# ASSIGNMENT
Answer with a number only: how many lines of the entries below contain the word "Rifle"?

[Dataset records]
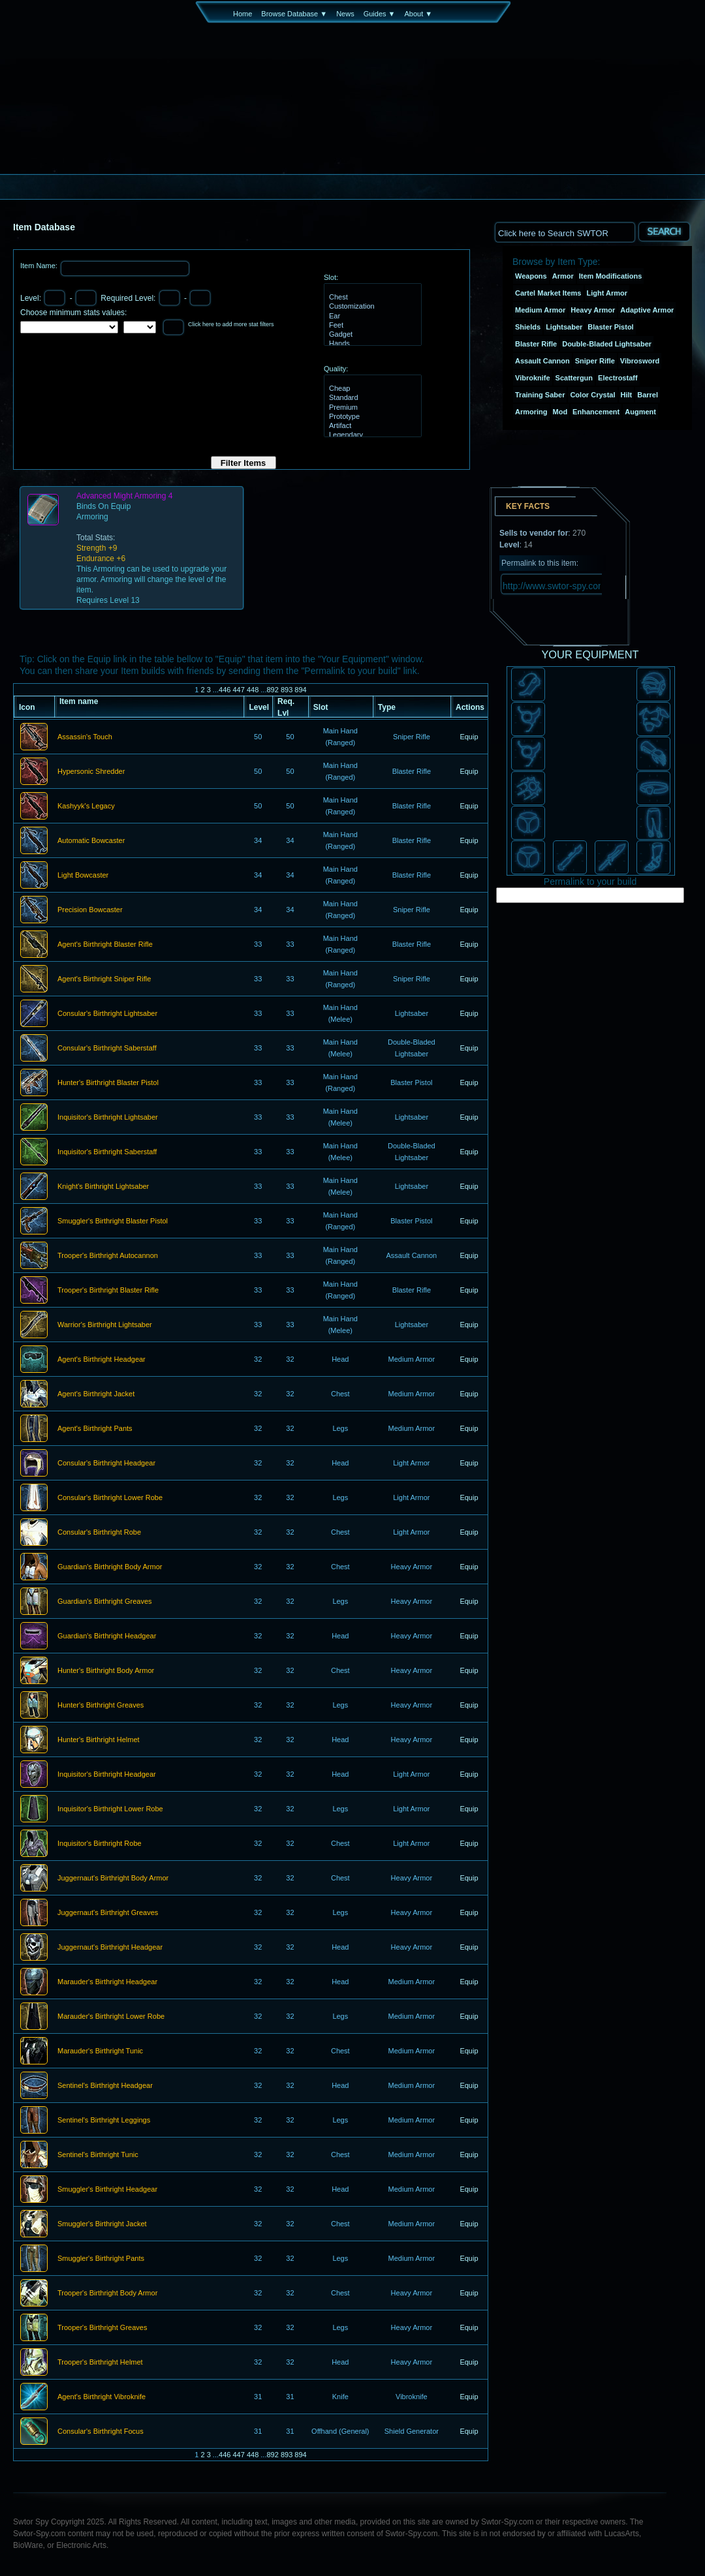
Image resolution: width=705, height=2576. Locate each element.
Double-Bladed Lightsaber (606, 344)
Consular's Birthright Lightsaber (107, 1014)
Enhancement (595, 412)
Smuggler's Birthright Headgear (107, 2190)
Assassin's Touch (84, 737)
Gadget (371, 334)
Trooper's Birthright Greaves (102, 2328)
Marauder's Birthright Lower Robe (110, 2017)
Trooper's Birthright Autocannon (107, 1256)
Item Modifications (610, 276)
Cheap (371, 388)
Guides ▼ (380, 14)
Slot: (331, 277)
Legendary (371, 435)
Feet (371, 325)
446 (224, 690)
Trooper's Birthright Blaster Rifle (108, 1291)
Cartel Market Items (548, 293)
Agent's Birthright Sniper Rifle (104, 979)
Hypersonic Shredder (91, 772)
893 (286, 690)
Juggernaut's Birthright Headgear (110, 1948)
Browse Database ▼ (294, 14)
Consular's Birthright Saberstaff (107, 1048)
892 (272, 690)
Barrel (647, 395)
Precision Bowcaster (90, 910)
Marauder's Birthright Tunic (100, 2051)
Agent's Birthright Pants (95, 1429)
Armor (563, 276)
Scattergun (574, 378)
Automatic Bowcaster (91, 841)
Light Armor (607, 293)
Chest (371, 297)
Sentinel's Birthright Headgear (105, 2086)
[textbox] (564, 232)
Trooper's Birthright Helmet (100, 2363)
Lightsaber (564, 327)
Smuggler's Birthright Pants (100, 2259)
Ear (371, 316)
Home (242, 14)
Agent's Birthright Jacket (95, 1394)
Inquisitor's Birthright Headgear (106, 1775)
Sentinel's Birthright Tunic (97, 2155)
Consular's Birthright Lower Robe (110, 1498)
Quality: (336, 369)
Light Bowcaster (82, 876)
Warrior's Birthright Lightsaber (104, 1325)
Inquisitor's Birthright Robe (99, 1844)
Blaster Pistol (610, 327)
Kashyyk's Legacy (86, 806)
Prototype (371, 417)
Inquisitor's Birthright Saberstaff (107, 1152)
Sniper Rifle (595, 361)
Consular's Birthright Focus (100, 2432)
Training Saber (540, 395)
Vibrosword (639, 361)
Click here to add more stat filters (231, 324)
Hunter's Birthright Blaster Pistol (108, 1083)
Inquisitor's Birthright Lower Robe (110, 1809)
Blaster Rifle (536, 344)
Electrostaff (618, 378)
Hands (371, 343)
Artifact (371, 426)
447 (238, 690)
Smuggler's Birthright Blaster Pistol (112, 1221)
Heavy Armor (593, 310)
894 (300, 690)
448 (252, 690)
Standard (371, 398)
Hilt (627, 395)
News (345, 14)
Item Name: (39, 265)
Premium (371, 407)
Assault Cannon (542, 361)
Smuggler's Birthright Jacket (102, 2224)
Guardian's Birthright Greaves (104, 1602)
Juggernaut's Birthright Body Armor (112, 1878)
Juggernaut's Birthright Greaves (107, 1913)
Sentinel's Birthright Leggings (103, 2120)
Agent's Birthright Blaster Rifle (105, 945)
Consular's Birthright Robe (99, 1533)
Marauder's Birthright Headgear (107, 1982)
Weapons (531, 276)
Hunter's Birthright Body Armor (105, 1671)
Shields (527, 327)
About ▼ (418, 14)
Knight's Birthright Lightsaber (103, 1187)
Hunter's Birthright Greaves (100, 1706)
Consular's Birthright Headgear (106, 1463)
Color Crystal (592, 395)
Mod (560, 412)
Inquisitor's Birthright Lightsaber (107, 1118)
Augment (640, 412)
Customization (371, 306)
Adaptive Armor (647, 310)
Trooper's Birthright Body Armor (107, 2293)
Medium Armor (540, 310)
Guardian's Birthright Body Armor (109, 1567)
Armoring (531, 412)
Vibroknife (532, 378)
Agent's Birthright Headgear (101, 1360)
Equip (469, 737)
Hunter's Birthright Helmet (98, 1740)
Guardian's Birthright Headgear (106, 1636)
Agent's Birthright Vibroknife (101, 2397)
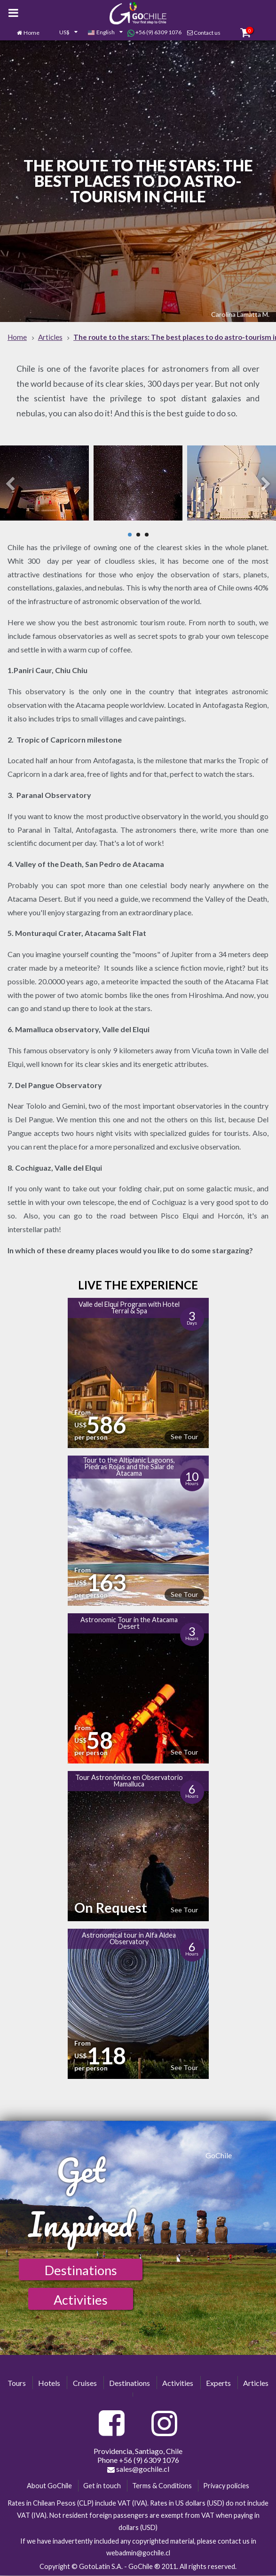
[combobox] (63, 32)
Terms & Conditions (162, 2486)
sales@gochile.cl (138, 2469)
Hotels (49, 2382)
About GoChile (49, 2486)
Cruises (85, 2382)
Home (31, 32)
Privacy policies (226, 2486)
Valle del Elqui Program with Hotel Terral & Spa (129, 1307)
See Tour (184, 1437)
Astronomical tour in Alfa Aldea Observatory (129, 1938)
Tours (17, 2382)
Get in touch (102, 2486)
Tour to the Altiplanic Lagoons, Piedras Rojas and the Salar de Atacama (129, 1467)
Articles (255, 2382)
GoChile (218, 2155)
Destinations (81, 2270)
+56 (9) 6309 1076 (154, 32)
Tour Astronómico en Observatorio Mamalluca (129, 1780)
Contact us (207, 32)
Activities (81, 2300)
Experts (218, 2382)
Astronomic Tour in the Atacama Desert (129, 1623)
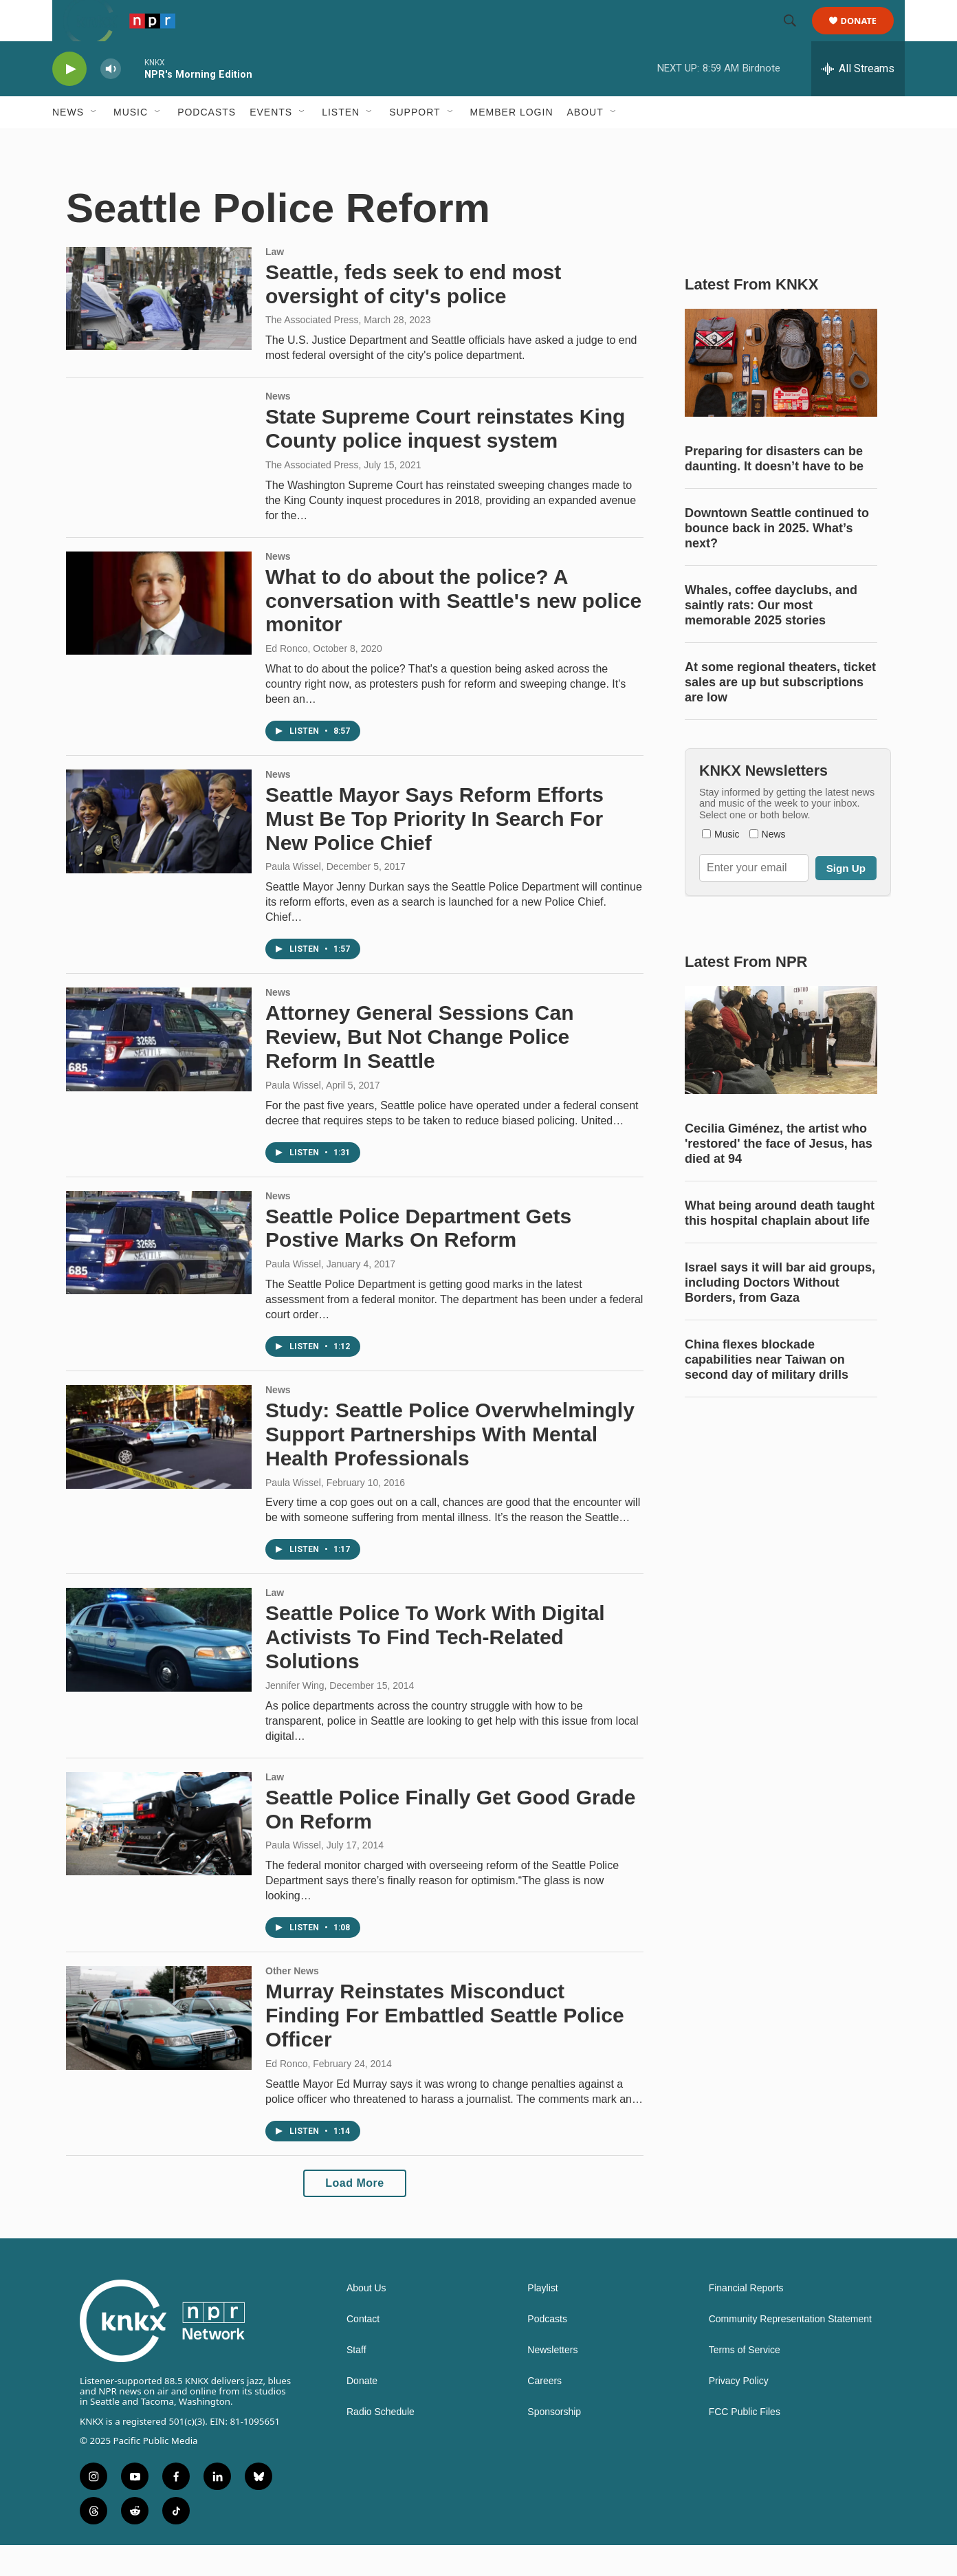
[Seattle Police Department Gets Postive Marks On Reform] (159, 1273)
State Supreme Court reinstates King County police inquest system (445, 459)
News (68, 143)
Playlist (542, 2319)
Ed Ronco (286, 679)
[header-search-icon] (796, 36)
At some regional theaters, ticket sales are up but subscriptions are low (780, 713)
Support (414, 143)
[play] (69, 100)
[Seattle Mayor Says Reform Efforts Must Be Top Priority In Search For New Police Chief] (159, 852)
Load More (354, 2214)
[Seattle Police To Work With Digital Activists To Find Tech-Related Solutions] (159, 1670)
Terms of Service (744, 2381)
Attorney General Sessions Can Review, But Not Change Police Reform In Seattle (419, 1067)
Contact (363, 2350)
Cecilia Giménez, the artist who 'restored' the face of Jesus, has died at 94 (778, 1175)
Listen (341, 143)
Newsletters (552, 2381)
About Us (366, 2319)
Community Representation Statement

# SOLVED PROBLEM
5